Geoffrey Louis Rossano was an American author and historian with an emphasis on aviation, maritime and military history. He died after a long struggle with kidney failure on July 23, 2021. He lived in Salisbury, Connecticut, and was an instructor in history at the Salisbury School and the school archivist. He was the 2010 winner of the Theodore and Franklin D. Roosevelt Naval History Prize for Stalking the U-Boat: U.S. Naval Aviation In Europe During World War I, a book that comprehensively examines how naval aviation during WW1 proved the usefulness of aviation in fleet operations. Rossano's most recent book was Hero of the Angry Sky: the World War I diary and letters of David S. Ingalls, America's first naval ace.

== Early life ==
Rossano received a BA from Tufts University and both his MA and PhD from the University of North Carolina, Chapel Hill. His PhD was in American history and his dissertation was titled, “A subtle revolution: the urban transformation of rural life, New Gloucester, Maine, 1775-1930” (completed in 1980).

== Career ==
Some of Rossano's early projects include a series of Historic and Architectural Resource Surveys beginning in 1996 and running until 2003. The subjects of these surveys were the Connecticut towns of Sharon, Voluntown, Union, Lisbon, Sprague, Griswold, Manchester, Franklin and Orange and they were published with the support of the State Historic Preservation Office (formerly the Connecticut Historical Commission). Before becoming a teacher, Rossano worked in New York state government in the Office of the State Comptroller and the State Senate. During this period, he served as vice president of the State's Urban Development Corporation.

Rossano also consulted on projects such as “museum exhibits, historic building surveys, and research reports” for local museums and historical societies.

== Personal life ==
Rossano was married to Joan Baldwin and had two daughters.

== Awards and recognition ==
- 2010 Theodore and Franklin D. Roosevelt Naval History Prize, Winner
- 2013 Admiral Arthur Radford Award for Excellence in Naval Aviation history and literature, Winner

== Bibliography ==
- Creating a dignified past: museums and the colonial revival.
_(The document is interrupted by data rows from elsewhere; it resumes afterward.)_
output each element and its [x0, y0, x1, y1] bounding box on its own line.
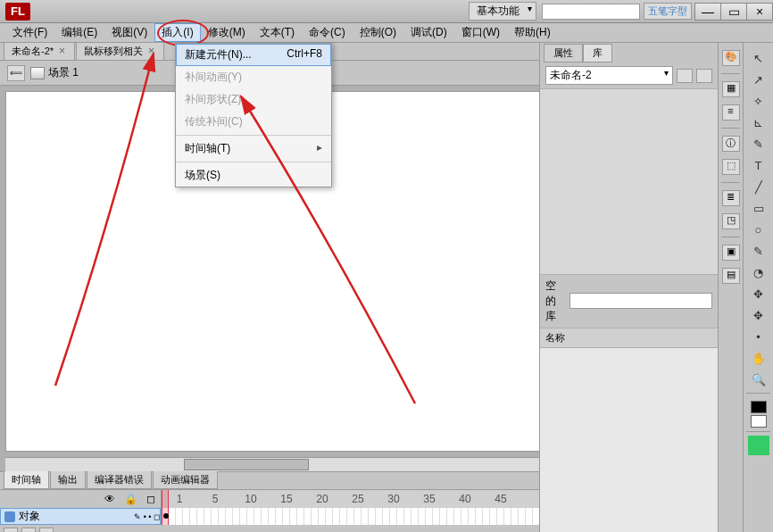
- delete-layer-button[interactable]: [39, 528, 54, 532]
- menu-2[interactable]: 视图(V): [104, 23, 154, 42]
- menu-1[interactable]: 编辑(E): [54, 23, 104, 42]
- empty-library-label: 空的库: [545, 278, 564, 324]
- dock-icon-5[interactable]: ≣: [722, 190, 740, 206]
- maximize-button[interactable]: ▭: [720, 3, 747, 21]
- tool-11[interactable]: ✥: [748, 284, 769, 303]
- layer-icon: [4, 511, 15, 522]
- layer-column-icon[interactable]: 👁: [104, 493, 115, 505]
- menu-item-0[interactable]: 新建元件(N)...Ctrl+F8: [176, 44, 331, 66]
- dock-icon-0[interactable]: 🎨: [722, 50, 740, 66]
- tool-1[interactable]: ↗: [748, 70, 769, 89]
- close-button[interactable]: ×: [746, 3, 773, 21]
- menu-7[interactable]: 控制(O): [353, 23, 403, 42]
- menu-10[interactable]: 帮助(H): [507, 23, 558, 42]
- tool-0[interactable]: ↖: [748, 48, 769, 68]
- name-column-header[interactable]: 名称: [540, 328, 718, 348]
- frame-number: 5: [197, 493, 233, 505]
- workspace-selector[interactable]: 基本功能: [469, 2, 536, 21]
- tool-8[interactable]: ○: [748, 220, 769, 239]
- menu-3[interactable]: 插入(I): [154, 23, 200, 42]
- dock-icon-4[interactable]: ⬚: [722, 159, 740, 175]
- library-search[interactable]: [569, 293, 712, 309]
- tool-2[interactable]: ⟡: [748, 91, 769, 111]
- close-tab-icon[interactable]: ×: [59, 45, 65, 57]
- layer-column-icon[interactable]: 🔒: [124, 493, 137, 505]
- tool-10[interactable]: ◔: [748, 262, 769, 282]
- menu-item-5[interactable]: 时间轴(T): [176, 137, 331, 160]
- scene-icon: [30, 67, 45, 79]
- bottom-tab-0[interactable]: 时间轴: [4, 470, 49, 489]
- keyframe[interactable]: [163, 513, 169, 519]
- menu-item-2: 补间形状(Z): [176, 88, 331, 111]
- library-file-select[interactable]: 未命名-2: [545, 66, 673, 85]
- bottom-tab-1[interactable]: 输出: [50, 470, 86, 489]
- frame-number: 40: [447, 493, 483, 505]
- menu-5[interactable]: 文本(T): [253, 23, 302, 42]
- tool-7[interactable]: ▭: [748, 198, 769, 218]
- bottom-tab-3[interactable]: 动画编辑器: [153, 470, 218, 489]
- new-folder-button[interactable]: [21, 528, 36, 532]
- menu-item-3: 传统补间(C): [176, 111, 331, 133]
- fill-swatch[interactable]: [751, 415, 767, 428]
- tool-6[interactable]: ╱: [748, 177, 769, 196]
- app-logo: FL: [5, 3, 30, 21]
- frame-number: 15: [269, 493, 304, 505]
- dock-icon-2[interactable]: ≡: [722, 104, 740, 121]
- dock-icon-3[interactable]: ⓘ: [722, 136, 740, 152]
- stroke-swatch[interactable]: [751, 401, 767, 413]
- menu-item-1: 补间动画(Y): [176, 66, 331, 88]
- dock-icon-7[interactable]: ▣: [722, 245, 740, 261]
- tool-5[interactable]: T: [748, 155, 769, 175]
- tool-9[interactable]: ✎: [748, 241, 769, 261]
- doc-tab-1[interactable]: 鼠标移到相关×: [76, 42, 164, 60]
- pin-button[interactable]: [677, 69, 693, 83]
- tool-15[interactable]: 🔍: [748, 370, 769, 389]
- insert-menu-dropdown: 新建元件(N)...Ctrl+F8补间动画(Y)补间形状(Z)传统补间(C)时间…: [175, 43, 332, 187]
- panel-tab-0[interactable]: 属性: [544, 44, 583, 62]
- search-input[interactable]: [542, 4, 640, 20]
- library-preview: [540, 89, 718, 274]
- menu-9[interactable]: 窗口(W): [454, 23, 507, 42]
- frame-number: 20: [304, 493, 340, 505]
- playhead[interactable]: [162, 490, 169, 526]
- menu-4[interactable]: 修改(M): [201, 23, 253, 42]
- tool-13[interactable]: •: [748, 327, 769, 346]
- tool-14[interactable]: ✋: [748, 348, 769, 368]
- frame-number: 25: [340, 493, 376, 505]
- minimize-button[interactable]: —: [694, 3, 721, 21]
- bottom-tab-2[interactable]: 编译器错误: [87, 470, 152, 489]
- close-tab-icon[interactable]: ×: [148, 45, 154, 57]
- menu-item-7[interactable]: 场景(S): [176, 164, 331, 187]
- tool-12[interactable]: ✥: [748, 305, 769, 325]
- layer-column-icon[interactable]: ◻: [146, 493, 155, 505]
- dock-icon-8[interactable]: ▤: [722, 268, 740, 284]
- menu-6[interactable]: 命令(C): [302, 23, 353, 42]
- dock-icon-1[interactable]: ▦: [722, 81, 740, 97]
- new-panel-button[interactable]: [696, 69, 712, 83]
- new-layer-button[interactable]: [4, 528, 18, 532]
- library-list[interactable]: [540, 348, 718, 533]
- menu-8[interactable]: 调试(D): [403, 23, 454, 42]
- frame-number: 35: [411, 493, 447, 505]
- menu-0[interactable]: 文件(F): [5, 23, 54, 42]
- snap-toggle[interactable]: [748, 436, 769, 455]
- tool-3[interactable]: ⊾: [748, 112, 769, 132]
- dock-icon-6[interactable]: ◳: [722, 213, 740, 229]
- frame-number: 10: [233, 493, 269, 505]
- frame-number: 45: [483, 493, 519, 505]
- ime-indicator[interactable]: 五笔字型: [644, 3, 692, 20]
- frame-number: 30: [376, 493, 411, 505]
- back-button[interactable]: ⟸: [7, 65, 25, 81]
- panel-tab-1[interactable]: 库: [583, 44, 612, 62]
- tool-4[interactable]: ✎: [748, 134, 769, 154]
- doc-tab-0[interactable]: 未命名-2*×: [4, 42, 75, 60]
- layer-name: 对象: [19, 509, 40, 524]
- timeline-layer[interactable]: 对象 ✎ • • ◻: [0, 508, 161, 526]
Savage, Md.: Rowman & Littlefield, 1991.
- Connecticut's historic national guard armories. [Hartford, Conn.]: Connecticut Historical Commission : Connecticut Military Dept., 1995.
- Built to serve: Connecticut's National Guard Armories 1865-1940. Hartford, Conn.: Connecticut Historical Commission, c2003.
- Stalking the U-boat: U.S. naval aviation in Europe during World War I. Gainesville: University Press of Florida, c2010. ISBN 0813036550.
- Hero of the angry sky: the World War I diary and letters of David S. Ingalls, America's first naval ace. Athens, OH: Ohio University Press, c2013. ISBN 9780821444382.
- The Price of Honor: The World War One Letters of Naval Aviator Kenneth MacLeish.